The harpy was right. We would need to return to where my problems began—Manhattan, where the gleaming Triumvirate headquarters rose from downtown. After that, I would have to face the beast who had usurped my place. I suspected that line didn’t mean Nero’s alter ego, the Beast, but the actual beast Python, my ancient enemy. How I could reach him in his lair at Delphi, much less defeat him, I had no idea.

“New York.” Meg clenched her jaw.

I knew this would be the worst of homecomings for her, back to her stepfather’s house of horrors, where she’d been emotionally abused for years. I wished I could spare her the pain, but I suspected she’d always known this day would come, and like most of the pain she had gone through, there was no choice but to…well, go through it.

“Okay,” she said, her voice resolute. “How do we get there?”

“Oh! Oh!” Tyson raised his hand. His mouth was coated in cupcake frosting. “I would take a rocket ship!”

I stared at him. “Do you have a rocket ship?”

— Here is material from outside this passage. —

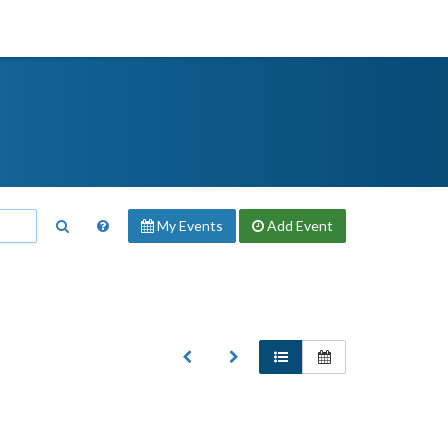
My Events
Add
Event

His expression deflated. “No.”

I looked out the bookstore’s picture windows. In the distance, the sun rose over Mount Diablo. Our journey of thousands of miles could not begin with a rocket ship, so we’d have to find another way. Horses? Eagles? A self-driving car that was programmed not to fly off highway overpasses? We’d have to trust in the gods for some good luck. (Insert HA-HA-HA-HA-HA-HA-HA-HA-HA-HA here.) And maybe, if we were very fortunate, we could at least call on our old friends at Camp Half-Blood once we returned to New York. That thought gave me courage.

“Come on, Meg,” I said. “We’ve got a lot of miles to cover. We need to find a new ride.”